Data Scientist

Location: Chennai and Bangalore

Experience: 2 to 7 years

Key Responsibilities:

Developing “core” data science models and capabilities - that power the Near Ambient Intelligence Platform and associated products.

Advanced data analytics include processing structured (payments, telecom, page clicks etc) and unstructured data in multiple formats (text, audio, video) spanning multiple domains including user profile data, geospatial data, network data and retail data.

Partner with technology and the business team to build a superior data quality pipeline that will feed the models.

Research and create intellectual property for the company that will benefit Near and its partners.

Use nonparametric and probabilistic models to generate insights keeping in mind the bias-variance trade-off.

Working closely with the Engineering team to “operationalize” and deploy the models.

Mentor/share knowledge of data science with other global members of the Near, document and partner with others as a team to deliver the maximum value for the company.

Understand and prioritize data science work based on cost-effectiveness and leveraging time management skills.

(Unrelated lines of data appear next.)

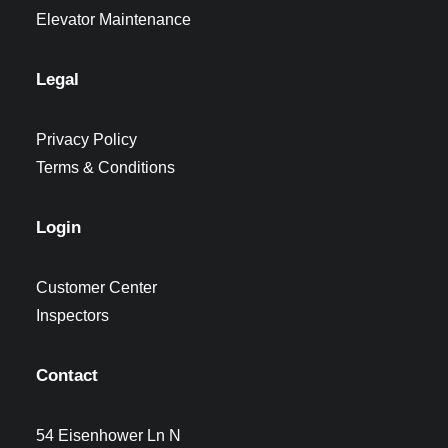
Elevator Maintenance
Legal
Privacy Policy
Terms & Conditions
Login
Customer Center
Inspectors
Contact
54 Eisenhower Ln N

Attend conferences and organize workshops/meet-ups to be in touch with the data science community

Skills/Experience:

Must have a minimum of 2-7 years of industry experience in developing data science models

Must have completed academic projects in data science experimenting with raw data and generating insights, publications are a plus.

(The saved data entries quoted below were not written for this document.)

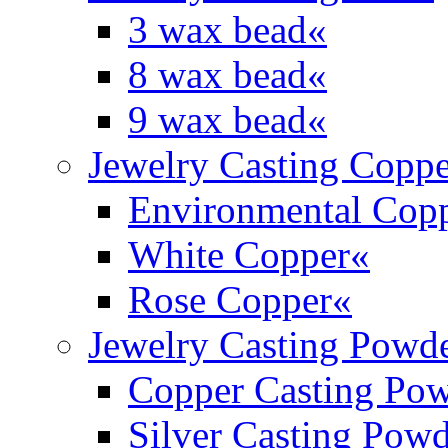
3 wax bead
«
8 wax bead
«
9 wax bead
«
Jewelry Casting Coppe
Environmental Cop
White Copper
«
Rose Copper
«
Jewelry Casting Powd
Copper Casting Po
Silver Casting Pow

Must have thorough mathematical knowledge of correlation/causation, decision trees, classification and regression models, recommenders, probability and stochastic processes, distributions, priors and posteriors.

Skilled at scientific programming languages such as Python, Java, R, Matlab, Clojure and writing deployable code into production.

Understand the model lifecycle of cleansing/standardizing raw data, feature creation/selection, writing complex transformation logic to generate independent and dependent variables, model selection, tuning, A/B testing and generating production-ready code.

Knowledge of Numerical optimization, Linear/Non-linear/Integer programming, Statistics, Combinatorial optimization is a plus.

Familiarity with R, Apache Spark (Java, Scala, Python), PyMC3/theano/tensorflow and other scientific python/R modules is a plus.

Need to be comfortable writing code for model building and bootstrap, test and own models through their lifecycle including devops and deploying into cloud.

Job Requirements:

We are looking for a data scientist with a Master’s Degree, PhD is preferred.

An ideal candidate must have academic experience and must have published a few research papers.

Overall 2 to 7 years of experience with at least minimum 2 years working experience on any data-driven company/platform.

The candidate is expected to have exceptional problem solving, analytical and organisation skills with a detail-oriented attitude.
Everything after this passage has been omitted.